Vero, non e’ stata l’europa a causare il disastro di Cipro. Il sistema bancario era insostenibile, tutti lo sapevano ma fin quando era possibile realizzare profitti, in molti hanno brindato di moral hazard. Ora che il sistema e’ crollato sono in molti a lanciare strali contro l’Europa, alla finanza, alla cospirazione mondiale delle banche, questa volta e’ pure colpa di Putin. Mai colpa nostra, mai colpa della nostra esuberante presunzione di aver raggiunto stili di vita insostenibili e raggiunto diritti che non potranno mai venire meno. In queste situazioni penso a due cose.

La prima e’ l’assenza di un’Europa funzionante. Lo stato di New York e’ fallito, il dollaro non e’ mai stato minacciato. La crisi di uno stato non dovrebbe poter mettere in crisi l’euro e, se accade, e’ perche’ mancano quei meccanismi di redistribuzione e di controllo che renderebbero, paradossalmente, casi come Cipro meno probabili. Con maggiore trasparenza e la possibilita’ reale di perdere gli investimenti in un’Europa funzionante, anche il moral hazard delle banche d’investimento (certo, moltissime tedesche e francesi, ma anche italiane) non avrebbero prestato cosi’ tanto a Grecia e Cipro. Lo avrebbero fatto sapendo di poter perdere gli investimenti, con maggiore trasparenza si sarebbe saputo ed il mercato si sarebbe auto-regolato piu’ facilmente.
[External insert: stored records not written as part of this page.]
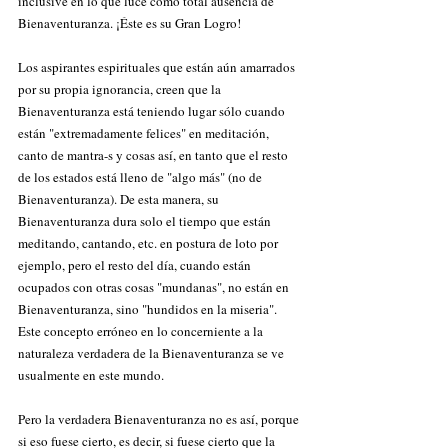
inclusive en lo que luce como total ausencia de 
Bienaventuranza. ¡Éste es su Gran Logro! 
Los aspirantes espirituales que están aún amarrados 
por su propia ignorancia, creen que la 
Bienaventuranza está teniendo lugar sólo cuando 
están "extremadamente felices" en meditación, 
canto de mantra-s y cosas así, en tanto que el resto 
de los estados está lleno de "algo más" (no de 
Bienaventuranza). De esta manera, su 
Bienaventuranza dura solo el tiempo que están 
meditando, cantando, etc. en postura de loto por 
ejemplo, pero el resto del día, cuando están 
ocupados con otras cosas "mundanas", no están en 
Bienaventuranza, sino "hundidos en la miseria". 
Este concepto erróneo en lo concerniente a la 
naturaleza verdadera de la Bienaventuranza se ve 
usualmente en este mundo. 
Pero la verdadera Bienaventuranza no es así, porque 
si eso fuese cierto, es decir, si fuese cierto que la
In questo modo, anche gli operatori europei scommettono sull’uscita degli stati dall’eurozona, figuriamoci se non lo fanno quelli esteri.
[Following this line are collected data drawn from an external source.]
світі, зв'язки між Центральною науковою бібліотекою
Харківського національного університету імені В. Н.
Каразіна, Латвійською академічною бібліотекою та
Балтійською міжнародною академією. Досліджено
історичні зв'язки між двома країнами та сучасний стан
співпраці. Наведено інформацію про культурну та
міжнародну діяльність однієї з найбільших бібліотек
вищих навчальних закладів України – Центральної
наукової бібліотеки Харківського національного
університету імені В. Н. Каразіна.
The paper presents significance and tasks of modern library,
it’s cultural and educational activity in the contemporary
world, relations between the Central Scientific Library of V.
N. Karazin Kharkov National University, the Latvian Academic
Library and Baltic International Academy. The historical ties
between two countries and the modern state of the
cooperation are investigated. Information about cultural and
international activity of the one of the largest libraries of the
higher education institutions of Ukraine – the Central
La seconda e’ che in molti stiamo vivendo oltre le nostre possibilita’. A Cipro non si stava male negli ultimi anni, ma perche’? Perche’ il sistema era drogato e sbilanciato verso un settore unico, quello finanziario, che riempiva l’isola di capitali. Ma il rischio di costruire un’economia di questo tipo e’ responsabilita’ del governo dell’isola, non dell’Europa, o di Putin. I ciprioti votano per il governo di Cipro, ed il costo delle responsabilita’ non puo’ ricadere su altri. Ad esempio, se un paese dell’eurozona votasse, in un mondo puramente immaginario, un multi-miliardario pieno di processi ed autore di una politica assolutamente irresponsabile, magari lo facesse  per molte volte, e se questo ipotetico governo vanificasse ogni speranza di crescita, poi come sarebbe possibile che quello stesso popolo si lamenti per un improvviso crollo del tenore di vita? Il crollo magari sarebbe improvviso, ma non di certo inaspettato. Cosi’ come a Cipro, il crollo magari e’ improvviso, ma non e’ inaspettato.
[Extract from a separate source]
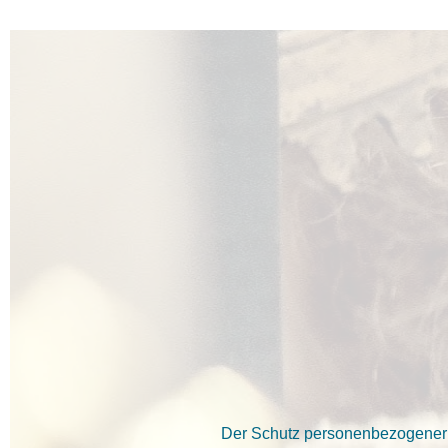
Der Schutz personenbezogener D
La governance europea DEVE cambiare, i paesi deboli devono battere i pugni sul tavolo e presentare proposte concrete per dare gli strumenti necessari alle istituzioni europee, che si stanno comportando in maniera imbarazzante, per gestire queste crisi. Ma i popoli europei devono crescere, capire che il mondo sta cambiando, che l’Europa non e’ piu’ il centro del mondo, devono creare economie sostenibili e soprattutto lavorare sempre meglio in un mondo globalizzato.